[chbot] Why galvanic isolation is important
Mark Beckett
m.beckett at amuri.net
Mon Jun 30 06:22:17 BST 2014
Volker
I'm sure someone as intelligent as you can see the difference between a
USB phone charger and an optically isolated SSR.
There is a picture here showing the outlet which would seem to explain
why it occurred.
http://rt.com/news/168772-faulty-usb-electrocutes-woman/
This is a comment made here
http://www.austech.info/electronics/92054-cheap-usb-devise-kills-woman.html
(/including the incorrect spelling/)
The switched mode transformer in these things is tiny. The only
thing inside them that is separating mains from you touching it is a
couple of layers of insulating tape and not even caplan tape. It
melts away easy with a soldering iron. There are no separate
chambers like there was with the good old 50Hz transformers.
The way these cheap chargers flood the market there is no
Fairtrading or any other department that can keep up with this.
Cheap or expensive, every switched mode PSU is a fire hazard.
A voltage surge (indirect lightning) can short a diode and the large
electro cap explodes on the AC mains voltage or they explode because
they fail as electro caps commonly do.
This happens instantaneously unlike a faulty old fashioned 50Hz
transformer that would just get hot and activate the thermal circuit
breaker or
the hair thin copper wire on the mains side would melt at a weak
spot and break the circuit. No fire.
We had some switchmode psu's used on good brand monitors that had some
parts get hot enough to melt the case, and in most others the case
mountings became fragile and the whole thing fell apart exposing the
internals.
Yes there is a very remote chance that one day, the SSR may fail, but
equally you may step onto the road and into a sink hole, be run over by
the bus that had a COF hours before and then suddenly had no brakes, no
steering and the driver had an unknown heart condition.
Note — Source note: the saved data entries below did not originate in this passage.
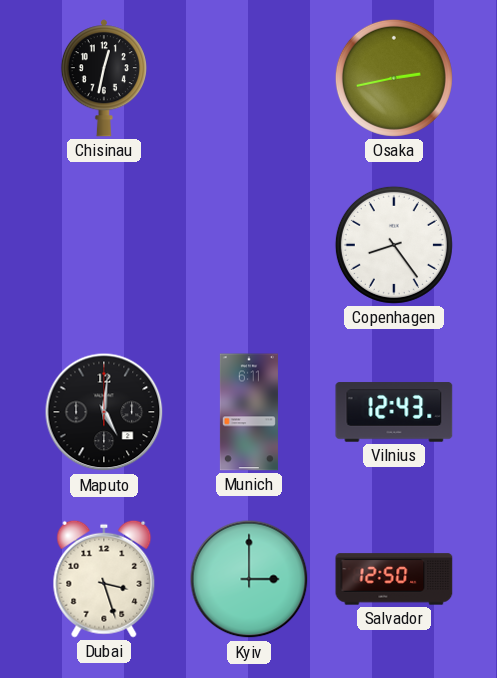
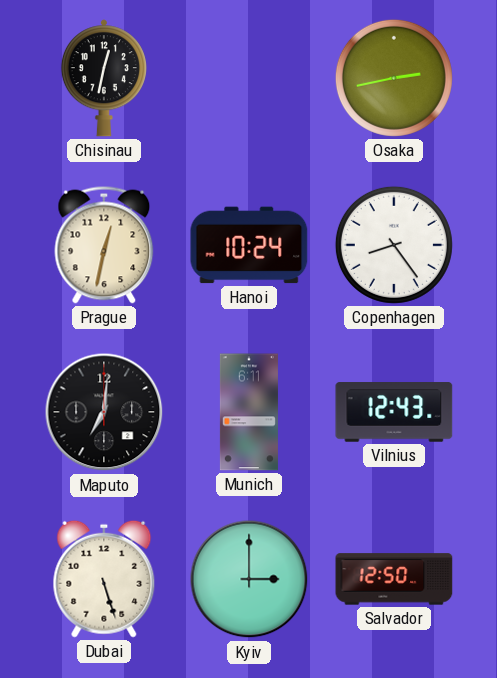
Prague: none -> 12:32
Hanoi: none -> 10:24
Maputo: 5:01 -> 7:01
Dubai: 3:27 -> 5:27
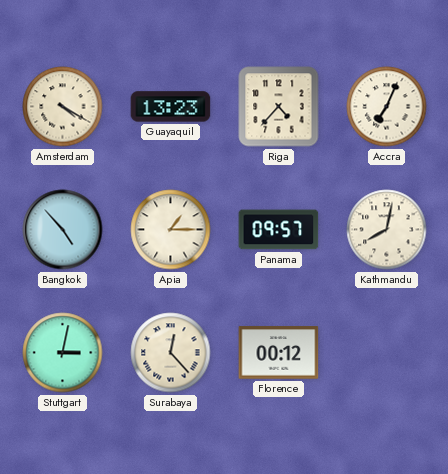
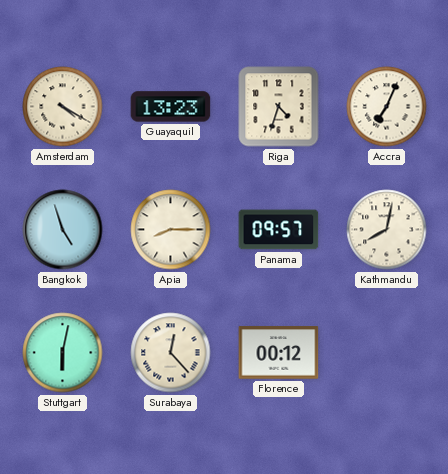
Riga: 4:37 -> 4:33
Bangkok: 4:53 -> 4:57
Apia: 1:15 -> 8:15
Stuttgart: 3:02 -> 6:02
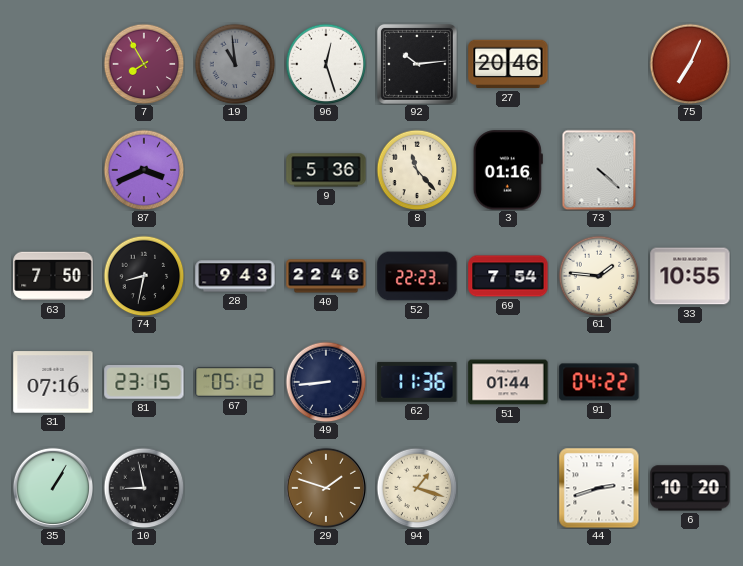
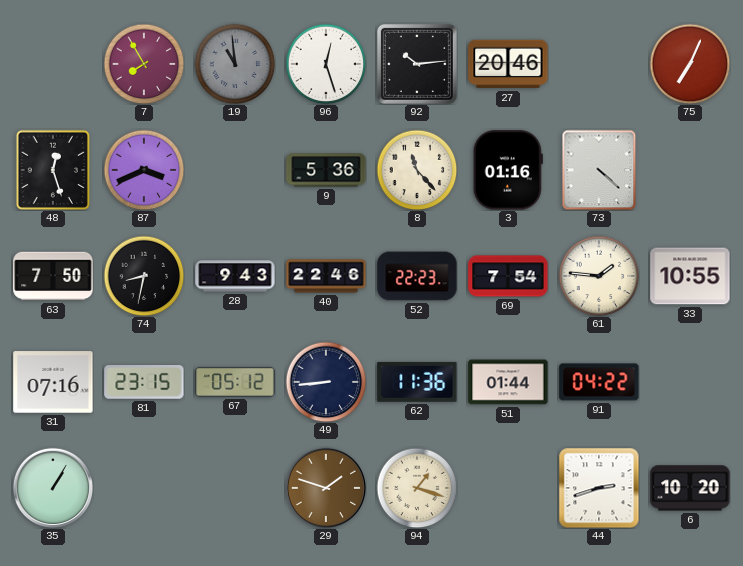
48: none -> 12:27
10: 8:58 -> none
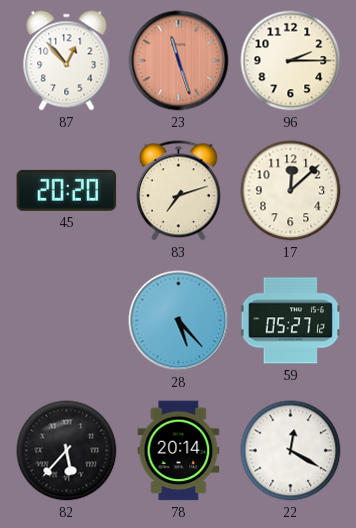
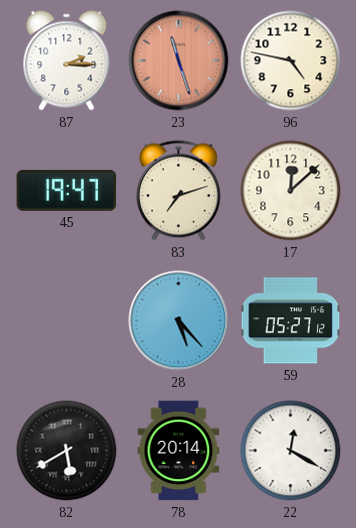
87: 12:53 -> 2:15
96: 2:15 -> 4:47
45: 20:20 -> 19:47
82: 5:37 -> 5:40
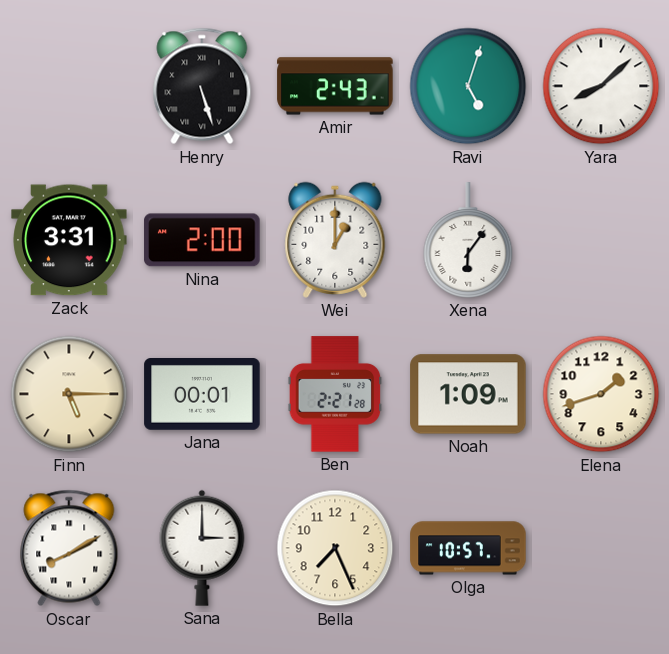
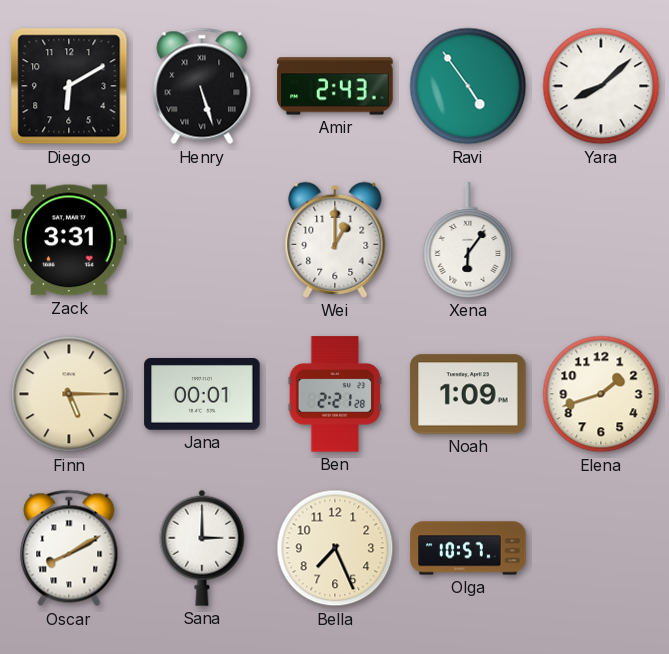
Diego: none -> 6:10
Ravi: 5:03 -> 4:54
Nina: 2:00 -> none
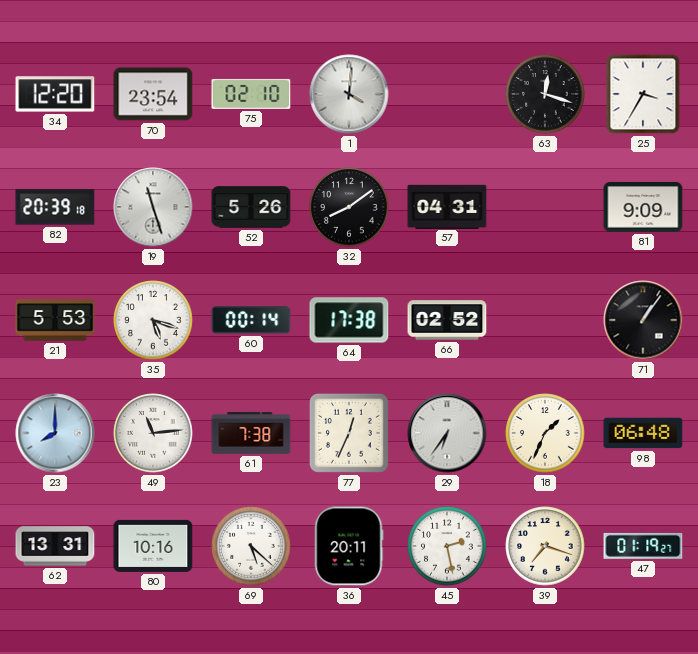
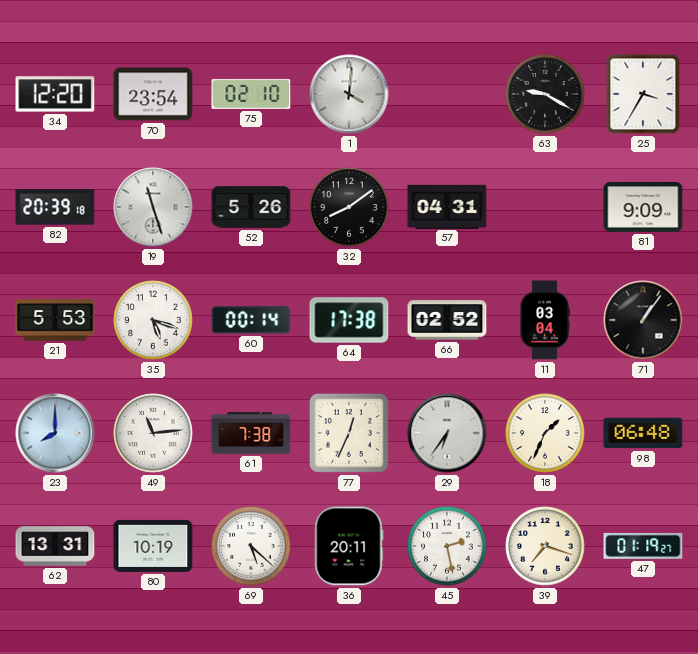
63: 12:18 -> 9:20
11: none -> 03:04
80: 10:16 -> 10:19
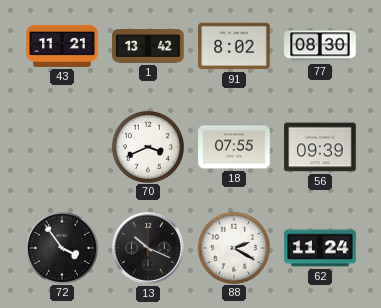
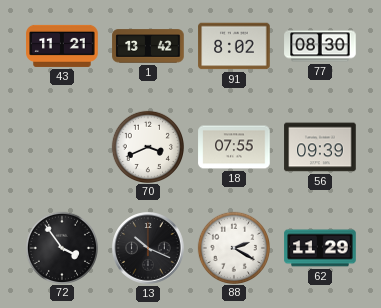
62: 11:24 -> 11:29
Do you check every appliance in your house daily, weekly, monthly or
yearly as you are running the same risk as you have cited with every
electrical appliance you touch.
Don't think that the fancy label on the outside is anything to rely on,
since many of the 'known' brands contain the same parts used in cheaper
brands.
Of course for the truly paranoid, you could add a fuse and varistors
across the low voltage side and from each leg to earth, which would
limit the voltage to 12/24/48 volts whichever you want.
This would result in the fuse blowing and rendering it safe.